RECORDS FOR PROCESSING:
━━━━━━━━

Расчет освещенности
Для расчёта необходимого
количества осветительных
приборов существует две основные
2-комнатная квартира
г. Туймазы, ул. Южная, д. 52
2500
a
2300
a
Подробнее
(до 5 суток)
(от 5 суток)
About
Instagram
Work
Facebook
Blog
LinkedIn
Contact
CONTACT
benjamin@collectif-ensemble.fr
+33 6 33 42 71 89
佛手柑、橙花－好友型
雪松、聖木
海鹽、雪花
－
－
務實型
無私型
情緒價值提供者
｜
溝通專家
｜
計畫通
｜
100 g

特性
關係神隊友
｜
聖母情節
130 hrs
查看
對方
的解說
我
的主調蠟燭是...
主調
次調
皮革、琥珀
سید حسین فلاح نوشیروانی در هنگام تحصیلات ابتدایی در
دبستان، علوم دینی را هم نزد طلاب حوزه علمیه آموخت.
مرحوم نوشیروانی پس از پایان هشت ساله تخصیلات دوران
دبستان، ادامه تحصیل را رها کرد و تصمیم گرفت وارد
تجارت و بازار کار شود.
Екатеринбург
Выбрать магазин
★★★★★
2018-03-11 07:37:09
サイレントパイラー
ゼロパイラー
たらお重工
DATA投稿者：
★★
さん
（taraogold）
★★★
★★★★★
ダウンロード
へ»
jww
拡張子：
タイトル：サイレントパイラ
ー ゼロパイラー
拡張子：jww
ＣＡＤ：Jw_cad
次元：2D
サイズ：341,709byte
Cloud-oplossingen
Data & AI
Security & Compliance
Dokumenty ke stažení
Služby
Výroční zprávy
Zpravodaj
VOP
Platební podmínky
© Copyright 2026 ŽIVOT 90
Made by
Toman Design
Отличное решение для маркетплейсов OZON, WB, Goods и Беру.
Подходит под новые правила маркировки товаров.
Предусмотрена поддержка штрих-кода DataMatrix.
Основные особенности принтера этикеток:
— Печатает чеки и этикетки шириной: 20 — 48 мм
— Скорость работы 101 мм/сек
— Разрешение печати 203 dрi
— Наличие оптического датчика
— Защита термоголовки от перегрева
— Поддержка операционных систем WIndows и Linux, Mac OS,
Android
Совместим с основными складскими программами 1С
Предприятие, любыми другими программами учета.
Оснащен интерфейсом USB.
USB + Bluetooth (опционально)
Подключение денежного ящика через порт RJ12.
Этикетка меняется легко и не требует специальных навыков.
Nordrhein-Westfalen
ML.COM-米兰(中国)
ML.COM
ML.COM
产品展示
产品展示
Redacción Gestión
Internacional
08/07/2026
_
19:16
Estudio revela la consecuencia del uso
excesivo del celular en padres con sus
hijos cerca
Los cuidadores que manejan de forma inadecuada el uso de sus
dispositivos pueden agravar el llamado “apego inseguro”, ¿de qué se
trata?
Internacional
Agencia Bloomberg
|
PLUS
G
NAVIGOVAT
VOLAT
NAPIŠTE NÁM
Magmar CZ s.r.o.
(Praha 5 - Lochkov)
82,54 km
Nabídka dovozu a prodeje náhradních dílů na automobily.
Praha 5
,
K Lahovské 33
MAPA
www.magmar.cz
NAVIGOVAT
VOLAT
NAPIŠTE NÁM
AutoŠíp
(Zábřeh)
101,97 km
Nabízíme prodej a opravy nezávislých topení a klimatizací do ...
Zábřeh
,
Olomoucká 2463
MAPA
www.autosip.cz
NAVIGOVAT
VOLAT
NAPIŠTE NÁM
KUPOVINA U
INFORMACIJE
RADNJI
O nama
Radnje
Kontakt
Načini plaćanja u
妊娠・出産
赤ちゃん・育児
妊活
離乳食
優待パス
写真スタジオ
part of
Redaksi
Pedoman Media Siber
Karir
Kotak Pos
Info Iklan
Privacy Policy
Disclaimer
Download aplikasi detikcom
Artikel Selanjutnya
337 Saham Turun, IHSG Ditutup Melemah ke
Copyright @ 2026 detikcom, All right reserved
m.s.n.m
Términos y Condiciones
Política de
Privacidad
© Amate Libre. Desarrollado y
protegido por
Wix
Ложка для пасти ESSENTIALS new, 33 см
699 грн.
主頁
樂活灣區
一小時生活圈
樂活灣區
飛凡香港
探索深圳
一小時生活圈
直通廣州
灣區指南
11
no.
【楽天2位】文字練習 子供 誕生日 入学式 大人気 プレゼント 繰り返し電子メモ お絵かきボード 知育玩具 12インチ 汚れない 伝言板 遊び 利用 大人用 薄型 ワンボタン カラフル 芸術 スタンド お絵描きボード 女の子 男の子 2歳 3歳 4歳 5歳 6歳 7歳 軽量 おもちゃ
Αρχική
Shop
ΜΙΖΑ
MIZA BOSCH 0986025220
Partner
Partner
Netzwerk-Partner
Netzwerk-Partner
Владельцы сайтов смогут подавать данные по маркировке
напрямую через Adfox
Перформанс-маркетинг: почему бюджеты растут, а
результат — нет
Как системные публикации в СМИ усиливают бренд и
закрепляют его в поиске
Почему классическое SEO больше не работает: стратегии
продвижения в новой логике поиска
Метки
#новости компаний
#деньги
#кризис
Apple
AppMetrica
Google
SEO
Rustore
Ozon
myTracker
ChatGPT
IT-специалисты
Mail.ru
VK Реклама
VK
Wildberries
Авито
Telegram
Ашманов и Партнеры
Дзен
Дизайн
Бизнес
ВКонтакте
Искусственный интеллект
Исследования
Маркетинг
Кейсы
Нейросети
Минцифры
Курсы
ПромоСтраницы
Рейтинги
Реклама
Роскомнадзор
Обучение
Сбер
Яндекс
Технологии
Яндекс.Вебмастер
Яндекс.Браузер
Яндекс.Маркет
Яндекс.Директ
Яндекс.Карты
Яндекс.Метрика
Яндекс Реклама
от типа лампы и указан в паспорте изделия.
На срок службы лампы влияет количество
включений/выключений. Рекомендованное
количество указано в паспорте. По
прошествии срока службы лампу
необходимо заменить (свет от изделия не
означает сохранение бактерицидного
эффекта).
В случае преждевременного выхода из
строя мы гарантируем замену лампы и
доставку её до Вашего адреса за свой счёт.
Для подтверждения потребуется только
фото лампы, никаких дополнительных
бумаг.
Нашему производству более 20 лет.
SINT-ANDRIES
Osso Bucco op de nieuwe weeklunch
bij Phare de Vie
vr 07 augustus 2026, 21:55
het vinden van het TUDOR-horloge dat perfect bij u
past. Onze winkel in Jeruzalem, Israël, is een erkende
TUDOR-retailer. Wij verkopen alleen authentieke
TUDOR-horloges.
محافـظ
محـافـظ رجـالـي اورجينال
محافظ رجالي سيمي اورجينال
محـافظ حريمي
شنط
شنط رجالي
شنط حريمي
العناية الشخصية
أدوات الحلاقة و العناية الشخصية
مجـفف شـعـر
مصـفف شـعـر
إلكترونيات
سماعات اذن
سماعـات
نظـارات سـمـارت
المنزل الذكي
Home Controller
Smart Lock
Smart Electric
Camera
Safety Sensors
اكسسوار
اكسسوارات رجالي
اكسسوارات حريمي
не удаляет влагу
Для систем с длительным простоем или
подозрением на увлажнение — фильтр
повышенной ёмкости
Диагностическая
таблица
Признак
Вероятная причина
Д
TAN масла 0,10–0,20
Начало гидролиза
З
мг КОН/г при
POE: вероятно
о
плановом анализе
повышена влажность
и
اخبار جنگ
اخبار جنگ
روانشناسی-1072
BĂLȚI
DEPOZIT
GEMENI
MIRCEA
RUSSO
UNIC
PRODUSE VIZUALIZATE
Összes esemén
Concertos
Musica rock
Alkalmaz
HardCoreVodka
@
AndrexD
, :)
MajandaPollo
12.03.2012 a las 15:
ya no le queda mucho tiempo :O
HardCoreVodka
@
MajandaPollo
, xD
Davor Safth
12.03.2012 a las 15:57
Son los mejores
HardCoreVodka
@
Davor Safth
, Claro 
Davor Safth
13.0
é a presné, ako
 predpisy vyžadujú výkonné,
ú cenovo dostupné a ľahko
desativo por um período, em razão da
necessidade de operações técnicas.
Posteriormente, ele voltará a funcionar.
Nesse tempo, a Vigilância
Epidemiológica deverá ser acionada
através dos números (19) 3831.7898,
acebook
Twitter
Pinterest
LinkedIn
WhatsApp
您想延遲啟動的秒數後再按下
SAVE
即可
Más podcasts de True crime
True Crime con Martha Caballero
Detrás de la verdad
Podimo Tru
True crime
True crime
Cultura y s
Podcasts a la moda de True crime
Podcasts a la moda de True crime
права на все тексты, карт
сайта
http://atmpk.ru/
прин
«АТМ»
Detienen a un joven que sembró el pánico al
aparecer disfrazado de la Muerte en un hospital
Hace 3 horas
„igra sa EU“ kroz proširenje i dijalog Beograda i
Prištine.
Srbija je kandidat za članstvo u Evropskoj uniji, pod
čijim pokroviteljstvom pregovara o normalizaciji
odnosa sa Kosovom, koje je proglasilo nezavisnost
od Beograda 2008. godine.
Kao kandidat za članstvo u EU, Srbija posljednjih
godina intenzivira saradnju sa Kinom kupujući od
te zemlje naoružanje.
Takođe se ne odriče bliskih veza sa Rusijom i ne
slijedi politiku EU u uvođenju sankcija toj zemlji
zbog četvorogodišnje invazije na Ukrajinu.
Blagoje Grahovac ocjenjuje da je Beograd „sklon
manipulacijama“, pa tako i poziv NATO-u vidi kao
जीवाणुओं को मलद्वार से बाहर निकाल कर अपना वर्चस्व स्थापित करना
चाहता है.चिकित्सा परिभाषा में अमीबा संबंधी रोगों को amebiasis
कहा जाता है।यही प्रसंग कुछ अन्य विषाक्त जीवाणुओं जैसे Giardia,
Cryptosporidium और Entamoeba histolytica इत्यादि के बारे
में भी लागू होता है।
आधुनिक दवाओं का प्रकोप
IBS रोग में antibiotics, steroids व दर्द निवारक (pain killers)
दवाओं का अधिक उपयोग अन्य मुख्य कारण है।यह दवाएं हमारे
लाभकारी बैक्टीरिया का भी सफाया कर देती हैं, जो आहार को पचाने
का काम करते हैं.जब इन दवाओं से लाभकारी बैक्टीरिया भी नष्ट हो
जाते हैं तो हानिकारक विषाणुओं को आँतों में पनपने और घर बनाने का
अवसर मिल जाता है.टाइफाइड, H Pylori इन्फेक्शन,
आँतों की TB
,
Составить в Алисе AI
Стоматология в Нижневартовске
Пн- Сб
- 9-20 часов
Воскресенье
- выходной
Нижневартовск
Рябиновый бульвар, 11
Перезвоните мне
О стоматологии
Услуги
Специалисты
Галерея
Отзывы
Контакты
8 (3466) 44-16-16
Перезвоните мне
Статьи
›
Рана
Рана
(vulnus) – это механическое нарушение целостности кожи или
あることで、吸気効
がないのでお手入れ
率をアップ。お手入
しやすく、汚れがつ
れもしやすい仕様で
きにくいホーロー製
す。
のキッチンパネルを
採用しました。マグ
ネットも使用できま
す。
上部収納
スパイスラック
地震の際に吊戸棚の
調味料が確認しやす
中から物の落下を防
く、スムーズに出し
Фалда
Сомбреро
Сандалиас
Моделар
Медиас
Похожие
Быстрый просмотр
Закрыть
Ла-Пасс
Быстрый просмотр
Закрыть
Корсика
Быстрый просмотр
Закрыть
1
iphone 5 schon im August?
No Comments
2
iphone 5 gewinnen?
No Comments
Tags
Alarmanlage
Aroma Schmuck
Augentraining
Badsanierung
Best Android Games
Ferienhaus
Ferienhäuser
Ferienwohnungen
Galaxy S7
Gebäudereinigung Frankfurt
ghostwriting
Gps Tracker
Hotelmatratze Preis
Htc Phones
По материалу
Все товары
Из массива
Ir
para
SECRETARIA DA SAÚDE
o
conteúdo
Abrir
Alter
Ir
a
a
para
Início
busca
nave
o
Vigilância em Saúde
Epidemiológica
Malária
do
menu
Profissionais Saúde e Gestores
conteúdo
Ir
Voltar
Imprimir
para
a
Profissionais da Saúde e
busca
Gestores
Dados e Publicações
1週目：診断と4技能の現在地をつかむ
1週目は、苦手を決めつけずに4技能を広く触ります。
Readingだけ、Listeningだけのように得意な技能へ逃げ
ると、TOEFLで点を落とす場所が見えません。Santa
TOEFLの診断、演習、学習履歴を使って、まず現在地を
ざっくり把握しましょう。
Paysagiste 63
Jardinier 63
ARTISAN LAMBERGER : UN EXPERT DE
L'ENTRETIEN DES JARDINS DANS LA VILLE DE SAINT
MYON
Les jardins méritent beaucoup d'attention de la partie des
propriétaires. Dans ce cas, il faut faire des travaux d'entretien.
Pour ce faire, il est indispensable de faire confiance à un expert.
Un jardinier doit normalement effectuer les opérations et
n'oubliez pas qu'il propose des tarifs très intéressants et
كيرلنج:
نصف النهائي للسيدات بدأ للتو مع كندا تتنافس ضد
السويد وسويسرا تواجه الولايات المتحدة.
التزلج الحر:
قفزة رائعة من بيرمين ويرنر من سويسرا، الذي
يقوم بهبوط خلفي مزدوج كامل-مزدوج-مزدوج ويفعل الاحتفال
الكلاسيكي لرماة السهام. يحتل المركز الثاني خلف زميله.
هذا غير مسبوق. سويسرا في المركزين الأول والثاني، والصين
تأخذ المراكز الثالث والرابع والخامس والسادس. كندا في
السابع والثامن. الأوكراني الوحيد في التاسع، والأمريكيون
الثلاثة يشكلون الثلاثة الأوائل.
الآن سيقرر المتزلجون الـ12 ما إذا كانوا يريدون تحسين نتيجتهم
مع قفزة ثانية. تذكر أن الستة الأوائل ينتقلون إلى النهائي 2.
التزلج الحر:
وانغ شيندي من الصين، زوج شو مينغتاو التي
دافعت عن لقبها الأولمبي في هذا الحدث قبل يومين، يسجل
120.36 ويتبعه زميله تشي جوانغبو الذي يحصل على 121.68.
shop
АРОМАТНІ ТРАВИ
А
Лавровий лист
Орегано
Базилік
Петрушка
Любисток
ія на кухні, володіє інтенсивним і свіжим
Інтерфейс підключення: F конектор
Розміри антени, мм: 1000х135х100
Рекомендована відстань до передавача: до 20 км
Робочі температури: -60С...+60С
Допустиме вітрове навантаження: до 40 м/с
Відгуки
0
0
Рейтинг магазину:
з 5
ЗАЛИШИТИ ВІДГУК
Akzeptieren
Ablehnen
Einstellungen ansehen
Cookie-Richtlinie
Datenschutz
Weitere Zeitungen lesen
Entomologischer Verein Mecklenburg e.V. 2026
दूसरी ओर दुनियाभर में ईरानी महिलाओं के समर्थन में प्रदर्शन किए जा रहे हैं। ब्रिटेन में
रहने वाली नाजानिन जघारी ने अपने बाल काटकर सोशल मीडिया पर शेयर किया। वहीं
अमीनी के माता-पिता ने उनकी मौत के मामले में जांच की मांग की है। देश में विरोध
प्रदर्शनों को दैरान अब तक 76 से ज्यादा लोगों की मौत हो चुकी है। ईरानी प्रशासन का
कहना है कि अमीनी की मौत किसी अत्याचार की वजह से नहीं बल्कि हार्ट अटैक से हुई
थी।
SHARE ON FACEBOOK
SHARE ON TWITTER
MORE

━━━━━━━━

PROBLEM STATEMENT:
Extract from the listing above the lines between the line containing "Для подтверждения потребуется только" and the line containing "PRODUSE VIZUALIZATE", keeping both of those lines. Output nothing else.

RESULT:
Для подтверждения потребуется только
фото лампы, никаких дополнительных
бумаг.
Нашему производству более 20 лет.
SINT-ANDRIES
Osso Bucco op de nieuwe weeklunch
bij Phare de Vie
vr 07 augustus 2026, 21:55
het vinden van het TUDOR-horloge dat perfect bij u
past. Onze winkel in Jeruzalem, Israël, is een erkende
TUDOR-retailer. Wij verkopen alleen authentieke
TUDOR-horloges.
محافـظ
محـافـظ رجـالـي اورجينال
محافظ رجالي سيمي اورجينال
محـافظ حريمي
شنط
شنط رجالي
شنط حريمي
العناية الشخصية
أدوات الحلاقة و العناية الشخصية
مجـفف شـعـر
مصـفف شـعـر
إلكترونيات
سماعات اذن
سماعـات
نظـارات سـمـارت
المنزل الذكي
Home Controller
Smart Lock
Smart Electric
Camera
Safety Sensors
اكسسوار
اكسسوارات رجالي
اكسسوارات حريمي
не удаляет влагу
Для систем с длительным простоем или
подозрением на увлажнение — фильтр
повышенной ёмкости
Диагностическая
таблица
Признак
Вероятная причина
Д
TAN масла 0,10–0,20
Начало гидролиза
З
мг КОН/г при
POE: вероятно
о
плановом анализе
повышена влажность
и
اخبار جنگ
اخبار جنگ
روانشناسی-1072
BĂLȚI
DEPOZIT
GEMENI
MIRCEA
RUSSO
UNIC
PRODUSE VIZUALIZATE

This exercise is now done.